Before – Freelance Tools Overload

I finally downsized my technology, and have successfully operated using an iPhone and an IBM ThinkPad for about six months now.  Previous to the freelance-tools shakedown, my day consisted of writing on an IBM Thinkpad (an old, 9 pound dinosaur), working out with my pink iPod mini, jumping on a conference call using my cell phone, and traveling to meetings with my Lenovo netbook.  The plate of spaghetti under my desk consisted of cords, zip-ties, and various dust balls.

My first step was to upgrade to an iPhone and move all of my iPod files to the phone. Shortly after that, I upgraded to a new 4 pound Lenovo Thinkpad laptop.  Whew!

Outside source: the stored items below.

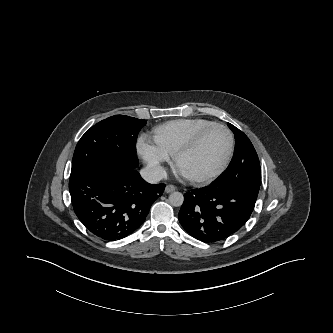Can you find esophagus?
<instances>
[{
	"mask_svg": "<svg viewBox=\"0 0 333 333\" xmlns=\"http://www.w3.org/2000/svg\"><path fill=\"white\" fill-rule=\"evenodd\" d=\"M175 189H176L175 186L169 184L165 187V192L166 193H171V192L175 191Z\"/></svg>",
	"mask_w": 333,
	"mask_h": 333,
	"instance_id": "34e87169",
	"label": "esophagus"
}]
</instances>
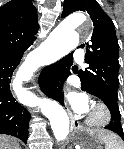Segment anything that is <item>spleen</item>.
<instances>
[{
    "mask_svg": "<svg viewBox=\"0 0 124 149\" xmlns=\"http://www.w3.org/2000/svg\"><path fill=\"white\" fill-rule=\"evenodd\" d=\"M105 149H120V141L115 139L105 138Z\"/></svg>",
    "mask_w": 124,
    "mask_h": 149,
    "instance_id": "spleen-1",
    "label": "spleen"
}]
</instances>
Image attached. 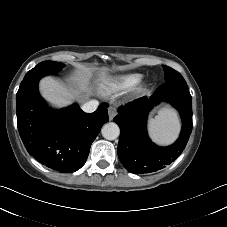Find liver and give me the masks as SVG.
<instances>
[{"instance_id": "6515ba94", "label": "liver", "mask_w": 227, "mask_h": 227, "mask_svg": "<svg viewBox=\"0 0 227 227\" xmlns=\"http://www.w3.org/2000/svg\"><path fill=\"white\" fill-rule=\"evenodd\" d=\"M95 70H98L101 80H105L110 71L108 67L83 68V71H78L73 77L74 88L68 87L51 77H46L40 82L41 94L48 102L57 107L66 106L75 98L81 100L83 92L91 93L89 81L92 77V71Z\"/></svg>"}]
</instances>
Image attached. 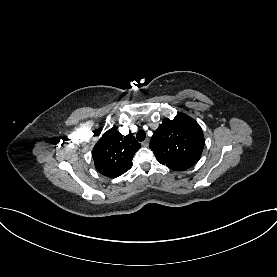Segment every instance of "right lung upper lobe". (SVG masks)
<instances>
[{"label": "right lung upper lobe", "instance_id": "right-lung-upper-lobe-1", "mask_svg": "<svg viewBox=\"0 0 277 277\" xmlns=\"http://www.w3.org/2000/svg\"><path fill=\"white\" fill-rule=\"evenodd\" d=\"M134 136H122L115 127L102 135L92 151L95 167L101 174L116 178L128 171L140 148Z\"/></svg>", "mask_w": 277, "mask_h": 277}]
</instances>
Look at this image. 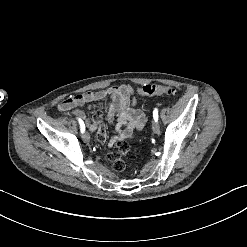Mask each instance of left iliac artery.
<instances>
[{
  "instance_id": "1",
  "label": "left iliac artery",
  "mask_w": 247,
  "mask_h": 247,
  "mask_svg": "<svg viewBox=\"0 0 247 247\" xmlns=\"http://www.w3.org/2000/svg\"><path fill=\"white\" fill-rule=\"evenodd\" d=\"M153 118H154V120L156 122L158 121V110H157V108H155L154 111H153Z\"/></svg>"
}]
</instances>
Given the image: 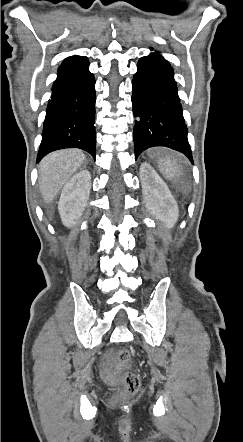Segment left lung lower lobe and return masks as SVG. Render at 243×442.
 <instances>
[{
  "label": "left lung lower lobe",
  "mask_w": 243,
  "mask_h": 442,
  "mask_svg": "<svg viewBox=\"0 0 243 442\" xmlns=\"http://www.w3.org/2000/svg\"><path fill=\"white\" fill-rule=\"evenodd\" d=\"M137 68L132 82L135 159L150 147L164 146L193 163L173 69L158 53L142 57Z\"/></svg>",
  "instance_id": "1"
}]
</instances>
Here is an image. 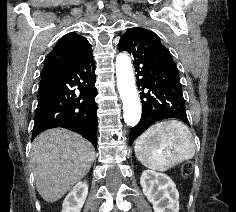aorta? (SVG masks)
Returning <instances> with one entry per match:
<instances>
[{
  "instance_id": "aorta-1",
  "label": "aorta",
  "mask_w": 236,
  "mask_h": 212,
  "mask_svg": "<svg viewBox=\"0 0 236 212\" xmlns=\"http://www.w3.org/2000/svg\"><path fill=\"white\" fill-rule=\"evenodd\" d=\"M115 66L118 91L123 102V118L128 126H135L141 118V104L129 56L126 53L118 54Z\"/></svg>"
}]
</instances>
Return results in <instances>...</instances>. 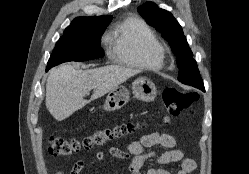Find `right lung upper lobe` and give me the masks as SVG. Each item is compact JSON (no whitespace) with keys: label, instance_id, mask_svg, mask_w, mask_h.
<instances>
[{"label":"right lung upper lobe","instance_id":"1","mask_svg":"<svg viewBox=\"0 0 249 174\" xmlns=\"http://www.w3.org/2000/svg\"><path fill=\"white\" fill-rule=\"evenodd\" d=\"M111 20V16L77 17L72 21L71 25L68 26L64 32L81 29L93 23L110 22Z\"/></svg>","mask_w":249,"mask_h":174}]
</instances>
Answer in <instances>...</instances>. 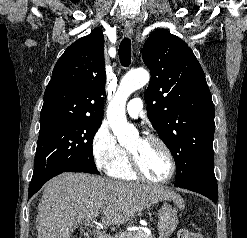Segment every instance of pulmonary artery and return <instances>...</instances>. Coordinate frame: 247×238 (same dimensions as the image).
<instances>
[{"mask_svg": "<svg viewBox=\"0 0 247 238\" xmlns=\"http://www.w3.org/2000/svg\"><path fill=\"white\" fill-rule=\"evenodd\" d=\"M143 104L140 98H134L127 104L126 111L132 118H137L142 111Z\"/></svg>", "mask_w": 247, "mask_h": 238, "instance_id": "obj_1", "label": "pulmonary artery"}]
</instances>
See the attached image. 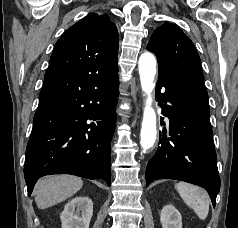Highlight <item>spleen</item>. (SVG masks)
Masks as SVG:
<instances>
[{
	"label": "spleen",
	"mask_w": 238,
	"mask_h": 228,
	"mask_svg": "<svg viewBox=\"0 0 238 228\" xmlns=\"http://www.w3.org/2000/svg\"><path fill=\"white\" fill-rule=\"evenodd\" d=\"M176 189L184 202L195 211L197 216L201 220L206 219L210 205V198L207 192L196 185L186 182L177 183Z\"/></svg>",
	"instance_id": "3e777b00"
}]
</instances>
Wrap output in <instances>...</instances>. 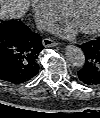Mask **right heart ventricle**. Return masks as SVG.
<instances>
[{
	"label": "right heart ventricle",
	"mask_w": 100,
	"mask_h": 118,
	"mask_svg": "<svg viewBox=\"0 0 100 118\" xmlns=\"http://www.w3.org/2000/svg\"><path fill=\"white\" fill-rule=\"evenodd\" d=\"M56 6L63 12L66 10L77 0H53Z\"/></svg>",
	"instance_id": "right-heart-ventricle-1"
}]
</instances>
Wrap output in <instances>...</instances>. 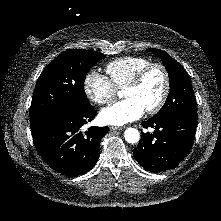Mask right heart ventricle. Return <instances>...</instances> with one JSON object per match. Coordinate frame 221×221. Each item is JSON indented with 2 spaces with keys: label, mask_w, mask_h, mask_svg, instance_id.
<instances>
[{
  "label": "right heart ventricle",
  "mask_w": 221,
  "mask_h": 221,
  "mask_svg": "<svg viewBox=\"0 0 221 221\" xmlns=\"http://www.w3.org/2000/svg\"><path fill=\"white\" fill-rule=\"evenodd\" d=\"M149 59L141 56H123L109 62L105 69L116 88H124L133 76L148 65Z\"/></svg>",
  "instance_id": "1"
}]
</instances>
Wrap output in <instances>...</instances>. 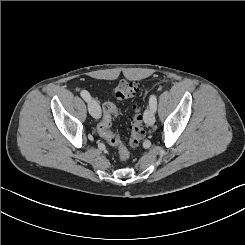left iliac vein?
I'll return each instance as SVG.
<instances>
[{
    "instance_id": "left-iliac-vein-1",
    "label": "left iliac vein",
    "mask_w": 245,
    "mask_h": 245,
    "mask_svg": "<svg viewBox=\"0 0 245 245\" xmlns=\"http://www.w3.org/2000/svg\"><path fill=\"white\" fill-rule=\"evenodd\" d=\"M144 121L147 125L151 126L155 122L154 111L151 108H148L144 113Z\"/></svg>"
}]
</instances>
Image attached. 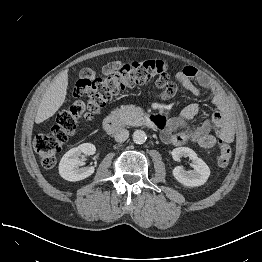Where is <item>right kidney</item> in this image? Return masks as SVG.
Instances as JSON below:
<instances>
[{"instance_id":"ca27d5eb","label":"right kidney","mask_w":262,"mask_h":262,"mask_svg":"<svg viewBox=\"0 0 262 262\" xmlns=\"http://www.w3.org/2000/svg\"><path fill=\"white\" fill-rule=\"evenodd\" d=\"M96 152V147L91 143H83L78 147L70 149L64 154L59 163V174L68 181H80L94 173L93 166L81 167L84 162L80 157L85 155H93Z\"/></svg>"}]
</instances>
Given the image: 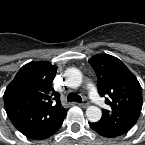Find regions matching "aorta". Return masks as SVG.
Wrapping results in <instances>:
<instances>
[{"label":"aorta","instance_id":"1","mask_svg":"<svg viewBox=\"0 0 145 145\" xmlns=\"http://www.w3.org/2000/svg\"><path fill=\"white\" fill-rule=\"evenodd\" d=\"M65 82L68 87L77 88L82 83V73L77 68H69L65 71ZM86 116L90 122H97L101 119L102 111L97 106H89L86 109Z\"/></svg>","mask_w":145,"mask_h":145}]
</instances>
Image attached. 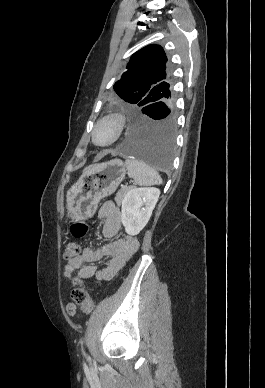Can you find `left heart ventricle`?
Segmentation results:
<instances>
[{"instance_id": "b2bd125f", "label": "left heart ventricle", "mask_w": 265, "mask_h": 388, "mask_svg": "<svg viewBox=\"0 0 265 388\" xmlns=\"http://www.w3.org/2000/svg\"><path fill=\"white\" fill-rule=\"evenodd\" d=\"M108 137V132L105 128H102L98 131L97 139L99 142L104 141Z\"/></svg>"}]
</instances>
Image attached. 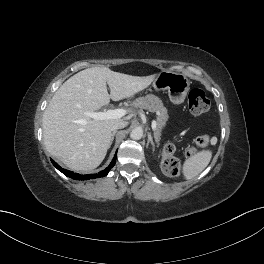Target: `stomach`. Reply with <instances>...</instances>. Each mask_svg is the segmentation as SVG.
Wrapping results in <instances>:
<instances>
[{"mask_svg": "<svg viewBox=\"0 0 264 264\" xmlns=\"http://www.w3.org/2000/svg\"><path fill=\"white\" fill-rule=\"evenodd\" d=\"M190 82L182 74L171 71H162L157 74L153 81L156 90H167L169 99L174 104H181L189 91Z\"/></svg>", "mask_w": 264, "mask_h": 264, "instance_id": "stomach-1", "label": "stomach"}]
</instances>
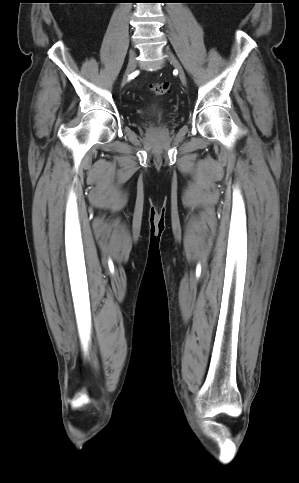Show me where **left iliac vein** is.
<instances>
[{"label": "left iliac vein", "mask_w": 299, "mask_h": 483, "mask_svg": "<svg viewBox=\"0 0 299 483\" xmlns=\"http://www.w3.org/2000/svg\"><path fill=\"white\" fill-rule=\"evenodd\" d=\"M165 55L167 56V59L170 61V63L173 65V67L178 71L179 79L181 83L186 86L187 85V78L184 72V69L178 59L175 57V55L168 49L164 50Z\"/></svg>", "instance_id": "obj_1"}]
</instances>
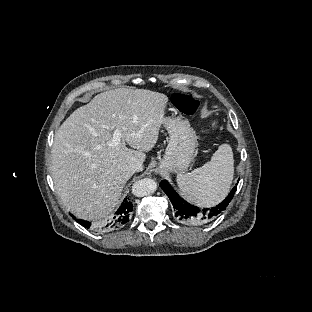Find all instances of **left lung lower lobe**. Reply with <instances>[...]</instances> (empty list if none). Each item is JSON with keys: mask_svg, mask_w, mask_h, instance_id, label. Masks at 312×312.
<instances>
[{"mask_svg": "<svg viewBox=\"0 0 312 312\" xmlns=\"http://www.w3.org/2000/svg\"><path fill=\"white\" fill-rule=\"evenodd\" d=\"M160 187L167 194L173 205L176 220L195 227L207 224L215 219L226 209L236 192V187H234L227 198L216 207L211 209H200L181 198L166 180L161 181Z\"/></svg>", "mask_w": 312, "mask_h": 312, "instance_id": "obj_1", "label": "left lung lower lobe"}]
</instances>
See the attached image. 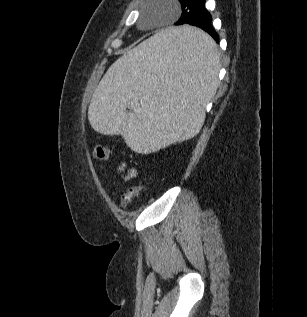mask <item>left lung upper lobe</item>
Returning a JSON list of instances; mask_svg holds the SVG:
<instances>
[{
	"label": "left lung upper lobe",
	"instance_id": "5c2ea615",
	"mask_svg": "<svg viewBox=\"0 0 307 317\" xmlns=\"http://www.w3.org/2000/svg\"><path fill=\"white\" fill-rule=\"evenodd\" d=\"M202 1L203 0H179L182 13L180 19L175 23V25L182 24L184 22L183 20L191 17Z\"/></svg>",
	"mask_w": 307,
	"mask_h": 317
}]
</instances>
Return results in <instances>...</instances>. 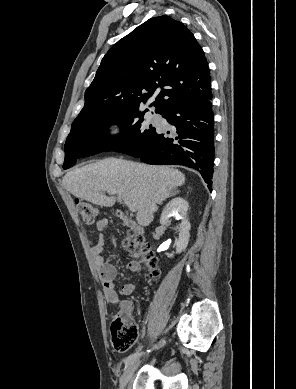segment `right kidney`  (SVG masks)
<instances>
[{"mask_svg":"<svg viewBox=\"0 0 296 389\" xmlns=\"http://www.w3.org/2000/svg\"><path fill=\"white\" fill-rule=\"evenodd\" d=\"M189 210V204L183 198L176 197L168 202L165 208L162 211L160 217V223L162 226H168L170 223V218L175 217L177 220H181L179 228V237L176 241V254H180L185 251L189 238H190V222L187 219V214ZM174 255L169 254L168 257L172 258Z\"/></svg>","mask_w":296,"mask_h":389,"instance_id":"ca27d5eb","label":"right kidney"}]
</instances>
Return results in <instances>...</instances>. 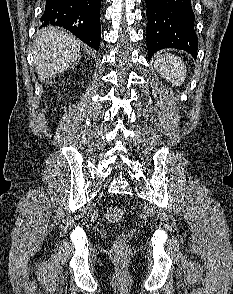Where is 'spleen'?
I'll list each match as a JSON object with an SVG mask.
<instances>
[{"instance_id": "1", "label": "spleen", "mask_w": 233, "mask_h": 294, "mask_svg": "<svg viewBox=\"0 0 233 294\" xmlns=\"http://www.w3.org/2000/svg\"><path fill=\"white\" fill-rule=\"evenodd\" d=\"M154 66L162 77L175 86H180L186 78L187 70L183 60L172 54H157Z\"/></svg>"}]
</instances>
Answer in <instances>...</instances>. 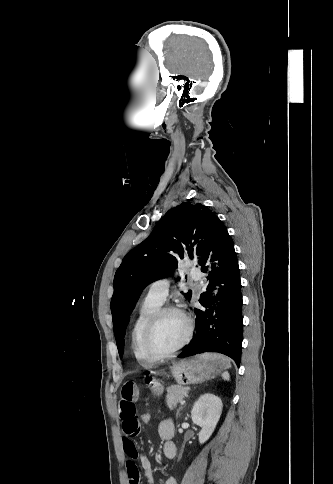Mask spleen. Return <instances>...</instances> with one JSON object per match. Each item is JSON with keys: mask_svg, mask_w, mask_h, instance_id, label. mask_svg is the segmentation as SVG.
<instances>
[{"mask_svg": "<svg viewBox=\"0 0 333 484\" xmlns=\"http://www.w3.org/2000/svg\"><path fill=\"white\" fill-rule=\"evenodd\" d=\"M222 378H223L224 380L229 381V380H230V375H229L227 372H225V373L222 375Z\"/></svg>", "mask_w": 333, "mask_h": 484, "instance_id": "obj_1", "label": "spleen"}]
</instances>
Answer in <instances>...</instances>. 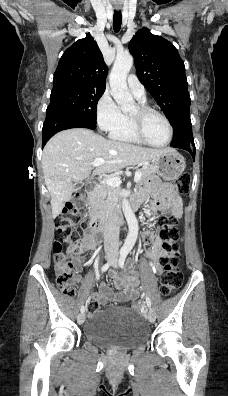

Most of my work is done in a hosted environment.  I use Gmail and Google Calendar for my personal email and scheduling, and my blog is in WordPress.  Also in the mix are a couple of websites that I edit in WYSIWYG WebBuilder 9, an upload using Filezilla, which are programs installed on my laptop.  The work I do for clients uses the Outlook Web Access interface, and various hosted platforms like Salesforce, Hubspot, Google Analytics, MindMatrix, and various SEO analysis tools.  Data backup is handled through MOZY (the 125GB package) and I have SugarSync installed.  (a complete list of programs and apps is included at the end of this post)

And then, I got an iPad.

During – Freelance Tools Learning Curve

I observed my new iPad for a long time as it sat comfortably in the corner of my office, nestled in its shiny, white, draw-string bag, and I contemplated how to integrate this sexy little piece of art into my daily life. While making the purchase, it had taken me 45 minutes just to choose a Smart Cover.  The sales person Jon said, “this is very common, it takes people longer to choose the cover, than it does to choose the iPad.”  His attempt to make me feel “normal” was appreciated.

iPad in the box

A week passed, and the iPad remained in the bag. Just like Repo Man’s “plate of shrimp”, everywhere I looked, I saw people using iPads. Fancy women in clothes comparable to the vicious threads of “The Good Wife” (best wardrobe on television) were swiping and tapping away in coffee shops and in airports.  Dreadlocked hippies were taking panoramic videos via deadhead spiraling dance maneuvers, and children were completing mazes and learning to read.  I couldn’t throw a crouton without hitting an iPad.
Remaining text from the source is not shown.